### Try it
Output, exactly and with no pictures, the line that contains "Regulador sin cable de LCD" and every line that comes after it in the data below, the last one included.

Page images and extracted text
☆ ☆ ☆ ☆ ☆ ☆ ☆
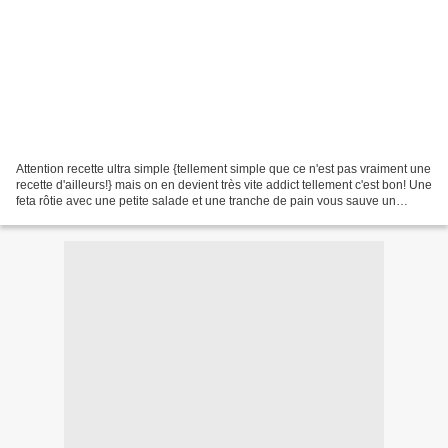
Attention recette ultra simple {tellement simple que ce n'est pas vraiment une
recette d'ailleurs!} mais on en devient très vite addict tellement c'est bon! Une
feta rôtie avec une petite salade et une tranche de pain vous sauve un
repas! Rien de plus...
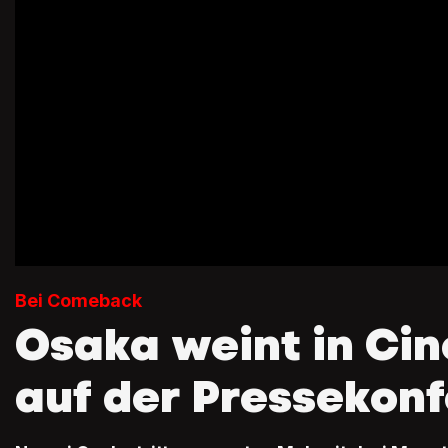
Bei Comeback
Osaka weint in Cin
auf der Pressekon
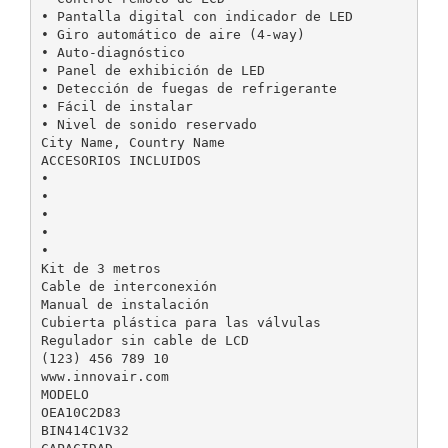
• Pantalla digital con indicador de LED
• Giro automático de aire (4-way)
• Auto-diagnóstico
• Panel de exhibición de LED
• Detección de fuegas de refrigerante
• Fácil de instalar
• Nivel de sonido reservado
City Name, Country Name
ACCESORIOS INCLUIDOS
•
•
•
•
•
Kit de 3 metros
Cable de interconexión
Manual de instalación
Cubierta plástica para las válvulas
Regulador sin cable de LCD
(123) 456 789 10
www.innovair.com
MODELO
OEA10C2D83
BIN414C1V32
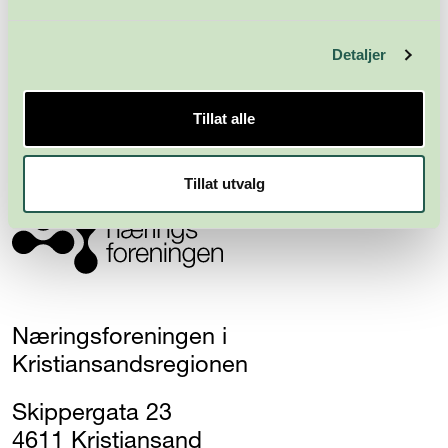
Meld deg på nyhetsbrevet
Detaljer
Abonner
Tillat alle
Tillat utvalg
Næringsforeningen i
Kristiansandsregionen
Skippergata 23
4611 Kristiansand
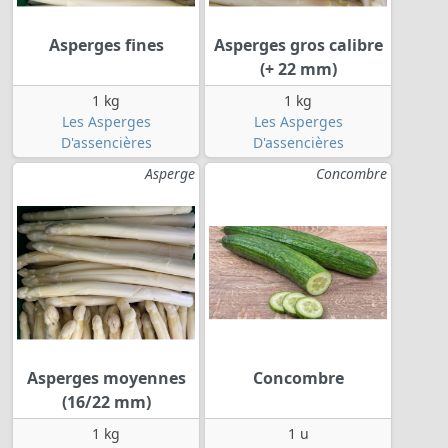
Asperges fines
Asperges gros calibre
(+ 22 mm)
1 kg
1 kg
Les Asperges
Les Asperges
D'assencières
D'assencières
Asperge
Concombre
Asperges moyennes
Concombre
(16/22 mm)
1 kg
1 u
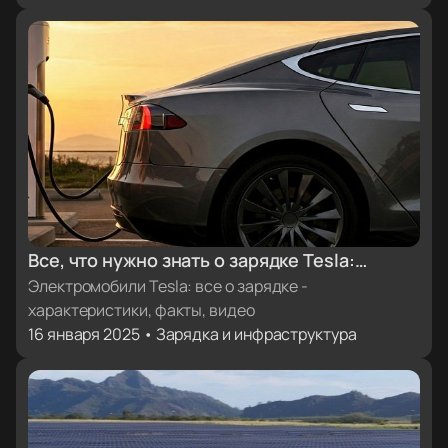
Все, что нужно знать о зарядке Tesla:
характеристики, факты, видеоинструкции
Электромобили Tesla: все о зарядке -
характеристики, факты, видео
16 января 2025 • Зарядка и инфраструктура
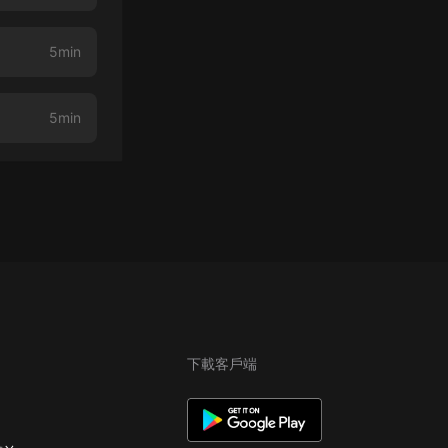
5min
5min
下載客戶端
☆ ☆ ☆ ☆ ☆ ☆ ☆
### The answer
Regulador sin cable de LCD
(123) 456 789 10
www.innovair.com
MODELO
OEA10C2D83
BIN414C1V32
Meld deg på nyhetsbrevet
Detaljer
Abonner
Tillat alle
Tillat utvalg
Næringsforeningen i
Kristiansandsregionen
Skippergata 23
4611 Kristiansand
Asperges fines
Asperges gros calibre
(+ 22 mm)
1 kg
1 kg
Les Asperges
Les Asperges
D'assencières
D'assencières
Asperge
Concombre
Asperges moyennes
Concombre
(16/22 mm)
1 kg
1 u
Все, что нужно знать о зарядке Tesla:
характеристики, факты, видеоинструкции
Электромобили Tesla: все о зарядке -
характеристики, факты, видео
16 января 2025 • Зарядка и инфраструктура
5min
5min
下載客戶端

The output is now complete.